Right now it's "Class_1", "Class_2", "Class_3", "Class_4" so the column is an object. Let's convert this to a numeric columns.

In [None]:
target_map = {'Class_1':0, 'Class_2':1, 'Class_3':2, 'Class_4':3}
reverse_target_map = {0:'Class_1', 1:'Class_2', 2:'Class_3', 3:'Class_4'}

tr['target'] = pd.to_numeric(tr['target'].map(target_map))

In [None]:
feature_cols = [c for c in tr.columns if 'feature_' in c]

In [None]:
# Concatenate the test to train
te['target'] = -1

tr_te = pd.concat([tr, te],axis=0,sort=True).reset_index(drop=True)
tr_te['is_train'] = tr_te['target'] != -1

# Step 1: Any categories in test that are not in train? Any categories in train that are not in test?

In [None]:
for col in feature_cols:
    test_vals_not_in_train = set(te[col]) - set(tr[col])
    train_vals_not_in_test = set(tr[col]) - set(te[col])
    print(col, 'Test\Train:', test_vals_not_in_train, 'Train\Test:', train_vals_not_in_test)
    if len(test_vals_not_in_train) > 0:
        for val in test_vals_not_in_train:
            print(val, 'Value has number of rows:', tr_te.loc[tr_te[col]==val].shape[0])
            
    if len(train_vals_not_in_test) > 0:
        for val in train_vals_not_in_test:
            print(val, 'Value has number of rows:', tr_te.loc[tr_te[col]==val].shape[0])
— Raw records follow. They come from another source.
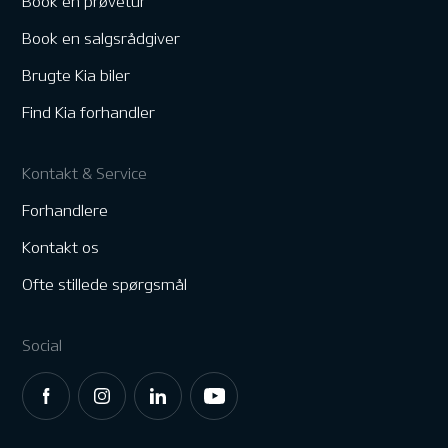
Book en prøvetur
Book en salgsrådgiver
Brugte Kia biler
Find Kia forhandler
Kontakt & Service
Forhandlere
Kontakt os
Ofte stillede spørgsmål
Social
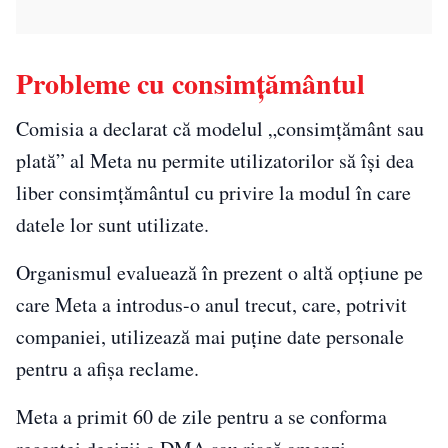
Probleme cu consimțământul
Comisia a declarat că modelul „consimțământ sau
plată” al Meta nu permite utilizatorilor să își dea
liber consimțământul cu privire la modul în care
datele lor sunt utilizate.
Organismul evaluează în prezent o altă opțiune pe
care Meta a introdus-o anul trecut, care, potrivit
companiei, utilizează mai puține date personale
pentru a afișa reclame.
Meta a primit 60 de zile pentru a se conforma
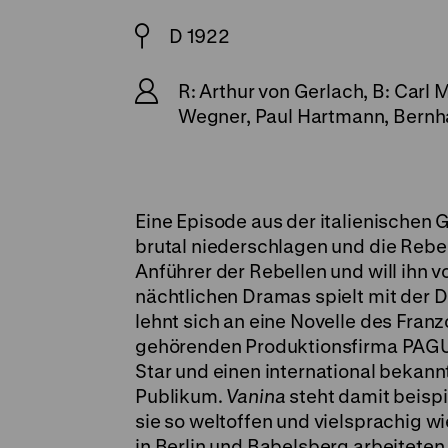
D 1922
R: Arthur von Gerlach, B: Carl 
Wegner, Paul Hartmann, Bernh
Eine Episode aus der italienischen 
brutal niederschlagen und die Rebel
Anführer der Rebellen und will ihn v
nächtlichen Dramas spielt mit der 
lehnt sich an eine Novelle des Fran
gehörenden Produktionsfirma PAGU
Star und einen international bekannt
Publikum.
Vanina
steht damit beispie
sie so weltoffen und vielsprachig w
in Berlin und Babelsberg arbeiteten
# So we see that the maximum number of rows for a missing value is 11. In order to increase regularization and robustness, let's overwrite any values that have fewer than 20 samples with -99, just to represent the idea of "rare value".

In [None]:
for col in tqdm(feature_cols):
    tr_te[col+'_modified'] = tr_te[col].copy()
    for val in tr_te[col].unique():
        val_mask = tr_te[col] == val
        if tr_te.loc[val_mask].shape[0] < 20: # If fewer than 20 rows
            tr_te.loc[val_mask, col+'_modified'] = -99 # Overwrite with -99 

# Additionally, because I believe these to all be categories, let's Label Encode them.

In [None]:
for col in tqdm(feature_cols):
    col = col + '_modified'
    tr_te[col] = tr_te[col].astype('category').cat.codes

# Okay, now let's perform LightGBM.

In [None]:
skf = StratifiedKFold(n_splits = 5, shuffle = True,  random_state = 2021)

In [None]:
tr = tr_te.loc[tr_te['target']!=-1].copy()
te = tr_te.loc[tr_te['target']==-1].copy()

In [None]:
cols_to_use = [f'feature_{x}_modified' for x in range(50)]
target_col = 'target'

In [None]:
# Label the fold numbers in the train set
tr['fold_number'] = -1 # Initialize fold number
for fold_number, (train_index, valid_index) in enumerate(skf.split(tr[cols_to_use], tr[target_col])):
    tr.loc[valid_index, 'fold_number'] = fold_number

In [None]:
# Double check the folds are distributed evenly
tr['fold_number'].value_counts()

In [None]:
tr.groupby('fold_number')['target'].value_counts()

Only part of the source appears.